Exercise requirements: Pictures in the records below are skipped; the rest is copied exactly.

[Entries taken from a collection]
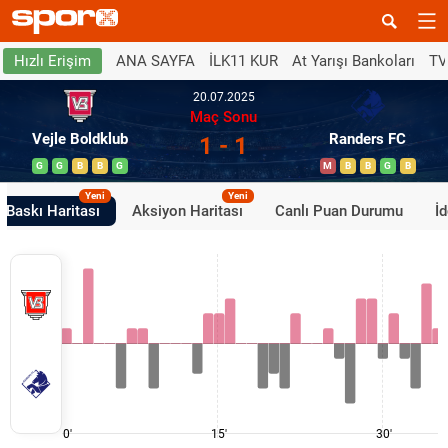
ANA SAYFA
İLK11 KUR
At Yarışı Bankoları
TV
Hızlı Erişim
20.07.2025
Maç Sonu
Vejle Boldklub
Randers FC
1 - 1
G
G
B
B
G
M
B
B
G
B
Yeni
Yeni
Baskı Haritası
Aksiyon Haritası
Canlı Puan Durumu
İ
0'
15'
30'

Problem solution:
ANA SAYFA
İLK11 KUR
At Yarışı Bankoları
TV
Hızlı Erişim
20.07.2025
Maç Sonu
Vejle Boldklub
Randers FC
1 - 1
G
G
B
B
G
M
B
B
G
B
Yeni
Yeni
Baskı Haritası
Aksiyon Haritası
Canlı Puan Durumu
İ
0'
15'
30'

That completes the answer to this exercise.